(PROVIDED DATA begins)

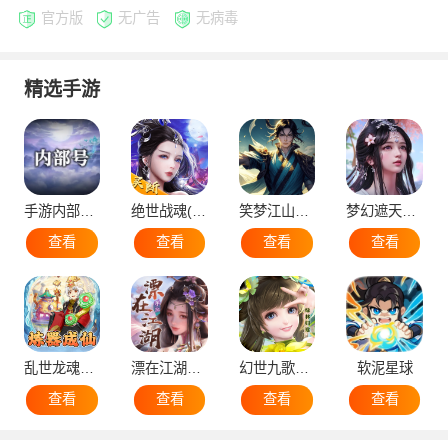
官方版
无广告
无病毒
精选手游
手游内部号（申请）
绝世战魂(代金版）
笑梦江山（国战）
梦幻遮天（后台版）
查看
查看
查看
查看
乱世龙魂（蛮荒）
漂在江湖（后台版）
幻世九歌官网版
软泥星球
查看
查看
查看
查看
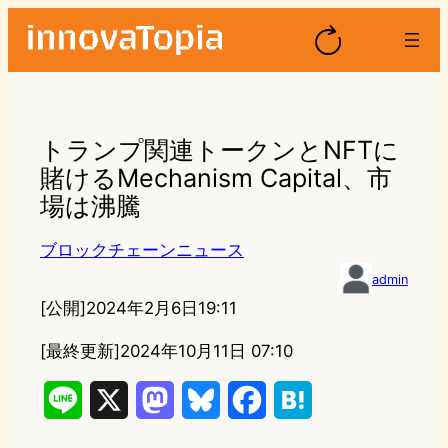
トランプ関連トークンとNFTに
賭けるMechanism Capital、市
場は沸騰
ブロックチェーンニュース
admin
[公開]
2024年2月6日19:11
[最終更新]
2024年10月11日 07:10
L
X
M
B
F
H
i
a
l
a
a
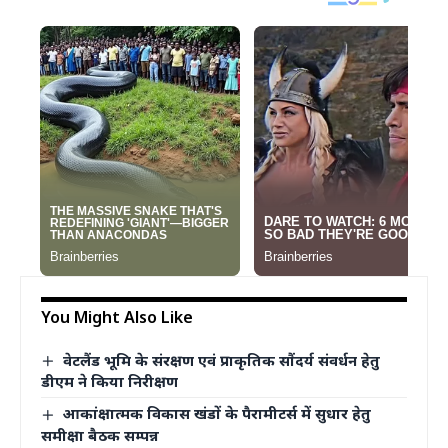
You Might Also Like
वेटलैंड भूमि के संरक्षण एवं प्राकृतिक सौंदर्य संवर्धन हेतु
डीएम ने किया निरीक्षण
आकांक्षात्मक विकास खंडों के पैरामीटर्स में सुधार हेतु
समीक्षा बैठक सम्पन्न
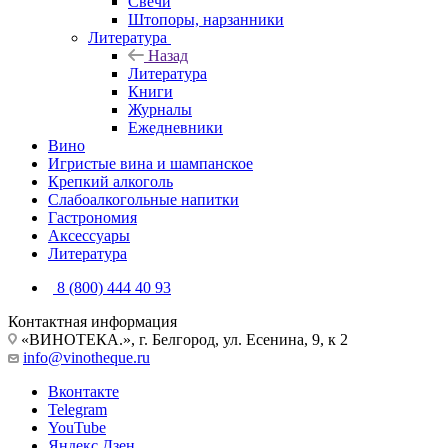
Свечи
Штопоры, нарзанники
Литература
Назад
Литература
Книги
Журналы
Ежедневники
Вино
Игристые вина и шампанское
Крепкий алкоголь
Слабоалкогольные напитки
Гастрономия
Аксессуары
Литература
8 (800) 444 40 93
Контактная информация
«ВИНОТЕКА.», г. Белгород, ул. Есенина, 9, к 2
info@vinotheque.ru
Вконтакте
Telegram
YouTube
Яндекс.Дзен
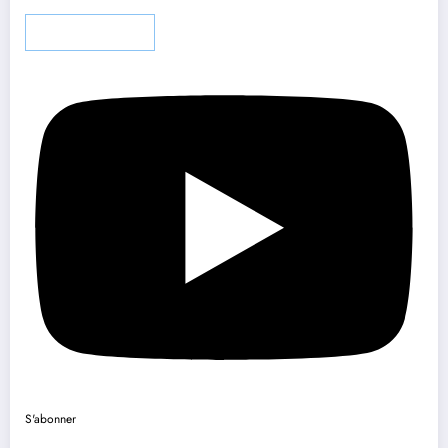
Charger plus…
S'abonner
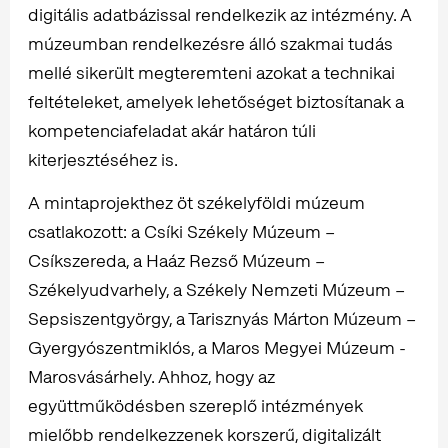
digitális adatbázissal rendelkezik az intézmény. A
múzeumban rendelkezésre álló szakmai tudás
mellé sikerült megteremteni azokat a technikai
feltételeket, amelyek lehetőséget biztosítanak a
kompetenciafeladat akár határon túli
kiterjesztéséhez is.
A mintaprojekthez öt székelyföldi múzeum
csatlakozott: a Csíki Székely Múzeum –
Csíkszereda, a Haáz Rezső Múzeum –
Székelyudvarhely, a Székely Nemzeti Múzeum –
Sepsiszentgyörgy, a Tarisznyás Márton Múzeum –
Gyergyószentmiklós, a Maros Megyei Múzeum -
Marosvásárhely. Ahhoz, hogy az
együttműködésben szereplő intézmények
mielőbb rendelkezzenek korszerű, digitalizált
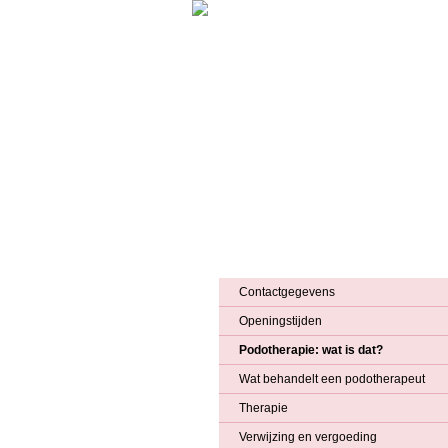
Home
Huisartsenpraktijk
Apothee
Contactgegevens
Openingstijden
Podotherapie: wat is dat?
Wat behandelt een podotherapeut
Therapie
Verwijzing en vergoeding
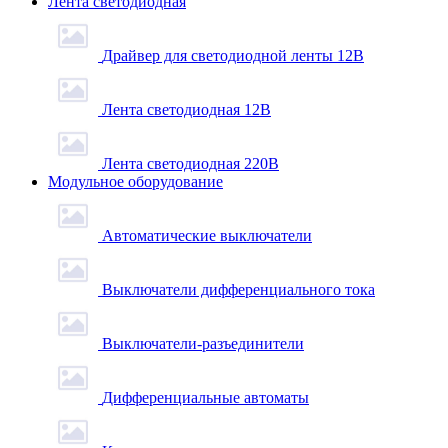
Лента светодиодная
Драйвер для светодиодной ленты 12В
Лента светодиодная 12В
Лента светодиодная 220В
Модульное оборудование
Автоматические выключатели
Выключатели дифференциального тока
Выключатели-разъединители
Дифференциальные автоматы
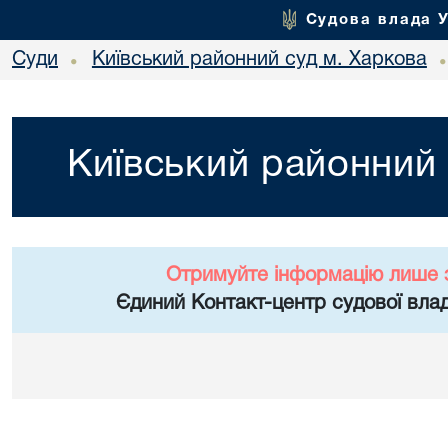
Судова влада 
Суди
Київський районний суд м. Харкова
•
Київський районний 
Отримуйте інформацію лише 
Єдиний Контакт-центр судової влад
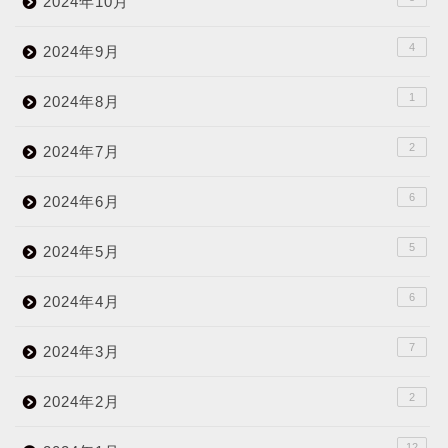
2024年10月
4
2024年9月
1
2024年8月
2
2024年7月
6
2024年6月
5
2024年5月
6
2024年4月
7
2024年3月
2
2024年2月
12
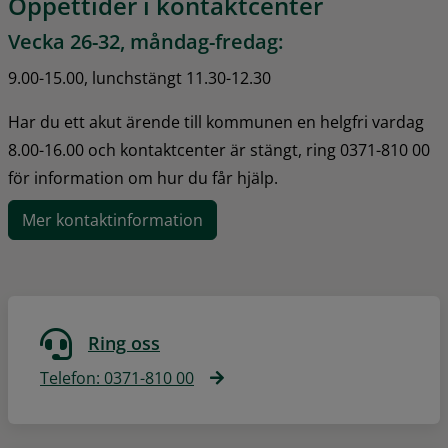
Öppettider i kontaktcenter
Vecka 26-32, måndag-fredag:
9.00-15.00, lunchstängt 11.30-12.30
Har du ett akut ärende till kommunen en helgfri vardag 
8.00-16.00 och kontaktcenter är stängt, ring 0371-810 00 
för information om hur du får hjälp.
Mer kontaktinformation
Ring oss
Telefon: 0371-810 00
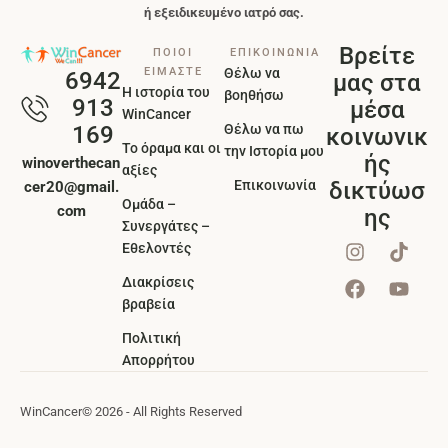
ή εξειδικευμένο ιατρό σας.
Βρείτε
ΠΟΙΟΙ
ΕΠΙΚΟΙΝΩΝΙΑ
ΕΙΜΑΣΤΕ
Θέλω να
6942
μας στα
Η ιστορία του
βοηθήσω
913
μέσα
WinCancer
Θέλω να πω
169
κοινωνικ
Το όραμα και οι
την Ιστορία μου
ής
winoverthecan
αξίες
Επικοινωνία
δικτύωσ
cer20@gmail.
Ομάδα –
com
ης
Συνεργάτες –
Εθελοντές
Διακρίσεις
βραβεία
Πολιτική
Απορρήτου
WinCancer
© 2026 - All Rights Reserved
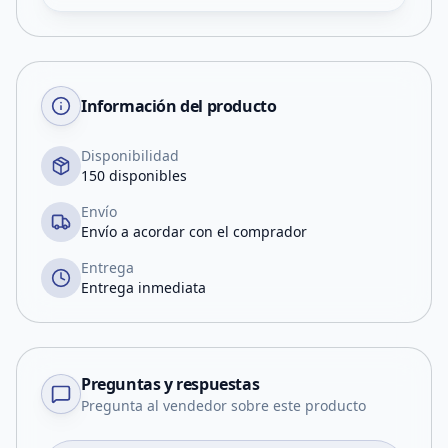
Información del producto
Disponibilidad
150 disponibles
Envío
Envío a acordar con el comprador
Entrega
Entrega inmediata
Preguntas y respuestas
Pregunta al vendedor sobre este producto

(PROVIDED DATA ends)
(PROVIDED DATA begins)

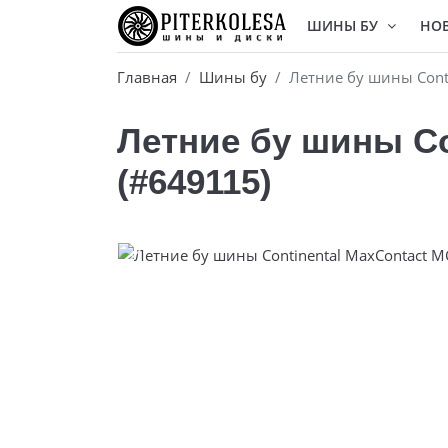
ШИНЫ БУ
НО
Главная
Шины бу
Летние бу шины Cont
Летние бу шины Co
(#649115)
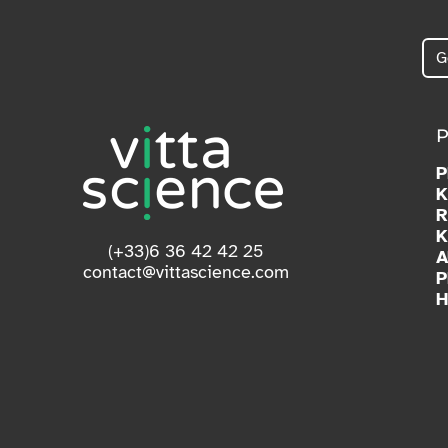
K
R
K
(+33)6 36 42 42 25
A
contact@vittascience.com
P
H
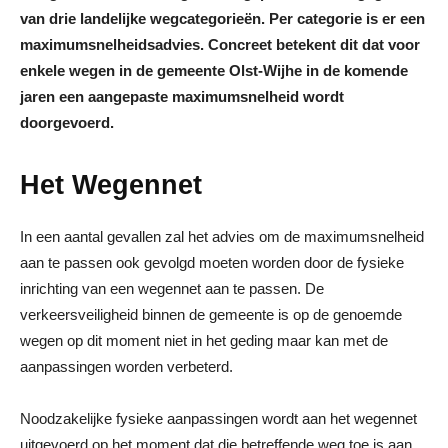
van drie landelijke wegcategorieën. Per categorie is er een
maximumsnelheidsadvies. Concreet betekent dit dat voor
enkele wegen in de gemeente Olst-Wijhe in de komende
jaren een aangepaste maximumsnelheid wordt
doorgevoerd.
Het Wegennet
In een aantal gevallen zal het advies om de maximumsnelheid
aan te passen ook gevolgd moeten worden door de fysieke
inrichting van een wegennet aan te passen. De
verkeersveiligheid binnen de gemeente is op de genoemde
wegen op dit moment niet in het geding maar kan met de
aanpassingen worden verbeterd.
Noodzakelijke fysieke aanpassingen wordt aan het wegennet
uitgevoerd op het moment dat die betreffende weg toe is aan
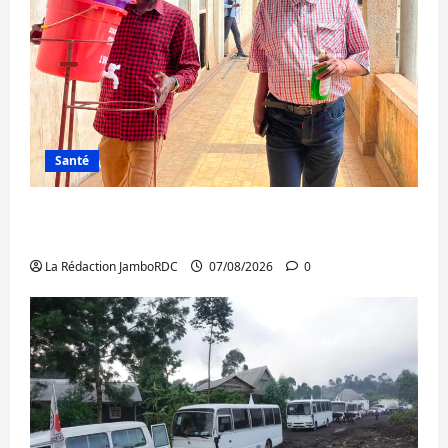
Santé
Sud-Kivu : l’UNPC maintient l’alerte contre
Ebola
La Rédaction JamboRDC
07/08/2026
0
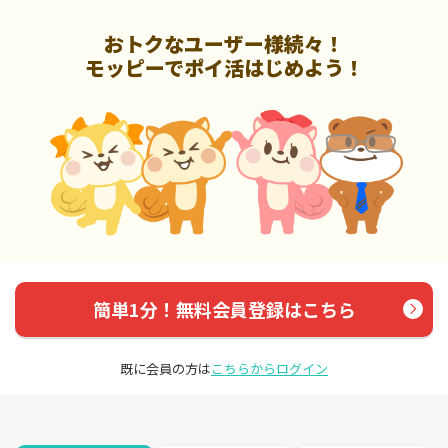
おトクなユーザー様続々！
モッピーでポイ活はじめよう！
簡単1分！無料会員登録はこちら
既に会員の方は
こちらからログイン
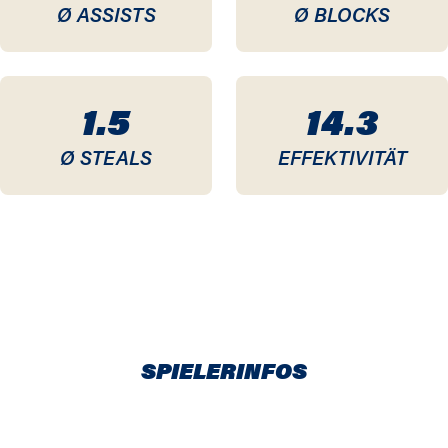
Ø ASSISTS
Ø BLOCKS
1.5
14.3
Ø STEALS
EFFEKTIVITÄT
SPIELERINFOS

(PROVIDED DATA ends)
(PROVIDED DATA begins)

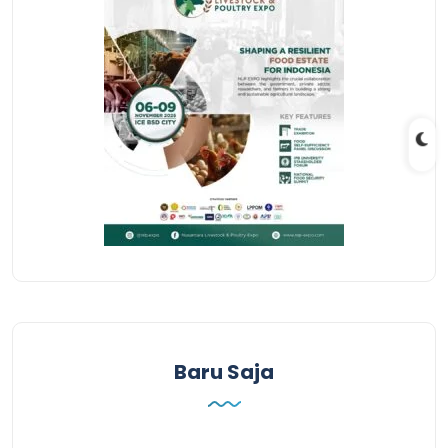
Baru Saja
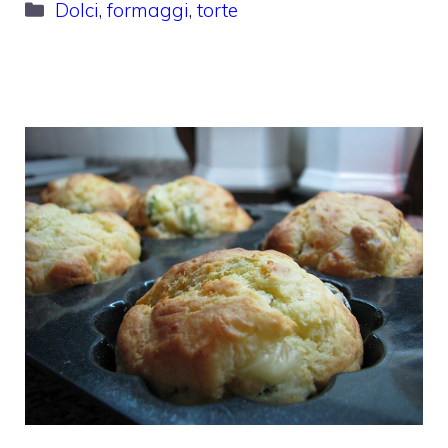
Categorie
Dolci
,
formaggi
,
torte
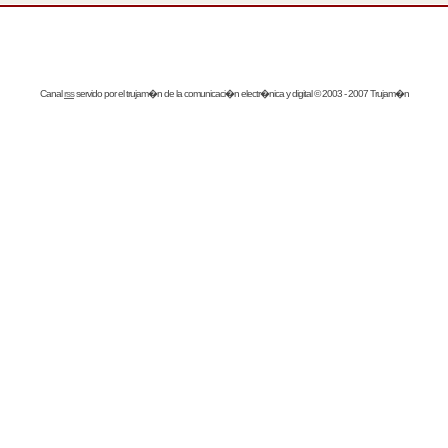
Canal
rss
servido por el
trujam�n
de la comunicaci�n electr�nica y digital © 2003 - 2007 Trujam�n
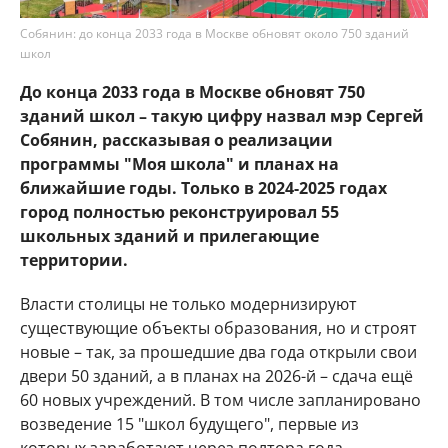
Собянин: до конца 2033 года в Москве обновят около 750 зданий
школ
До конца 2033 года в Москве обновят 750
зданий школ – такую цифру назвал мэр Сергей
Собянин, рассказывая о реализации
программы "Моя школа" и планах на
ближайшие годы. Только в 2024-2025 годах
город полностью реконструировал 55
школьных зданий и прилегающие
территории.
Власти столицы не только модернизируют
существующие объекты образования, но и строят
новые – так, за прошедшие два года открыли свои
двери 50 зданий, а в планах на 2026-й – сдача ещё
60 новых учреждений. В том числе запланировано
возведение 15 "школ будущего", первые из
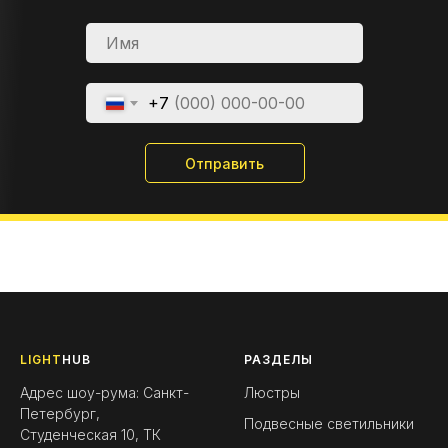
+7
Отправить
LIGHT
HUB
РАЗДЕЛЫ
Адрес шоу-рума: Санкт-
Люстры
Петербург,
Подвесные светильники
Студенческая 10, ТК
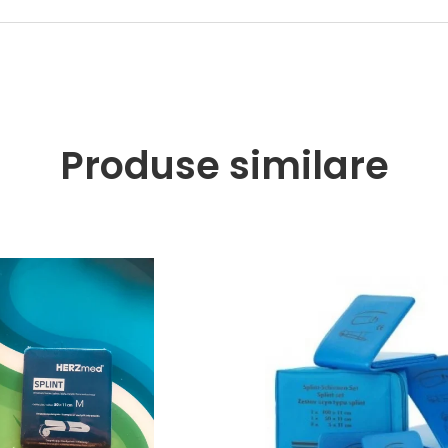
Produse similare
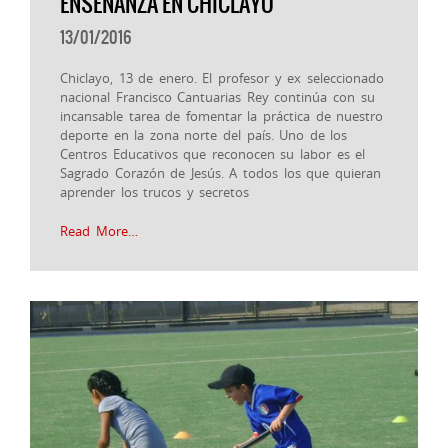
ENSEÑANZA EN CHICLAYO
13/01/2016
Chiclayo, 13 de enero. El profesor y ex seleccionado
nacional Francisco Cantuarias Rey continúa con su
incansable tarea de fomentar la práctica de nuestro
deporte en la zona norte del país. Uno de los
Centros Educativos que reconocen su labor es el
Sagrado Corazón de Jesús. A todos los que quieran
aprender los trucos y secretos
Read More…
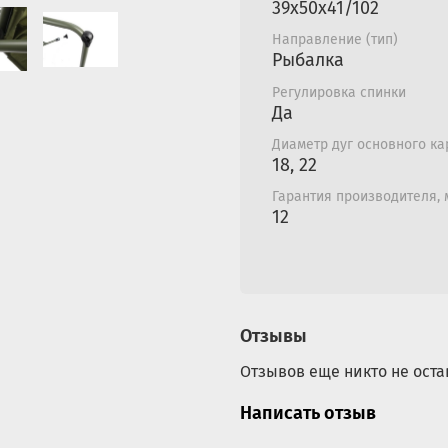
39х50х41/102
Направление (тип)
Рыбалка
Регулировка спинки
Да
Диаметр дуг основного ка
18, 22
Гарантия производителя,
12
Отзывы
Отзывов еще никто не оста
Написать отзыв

(PROVIDED DATA ends)

**EXERCISE DESCRIPTION**
Count up the lines in the records where the string "moment" appears. Your reply is that number alone.

**EXPECTED OUTPUT**
2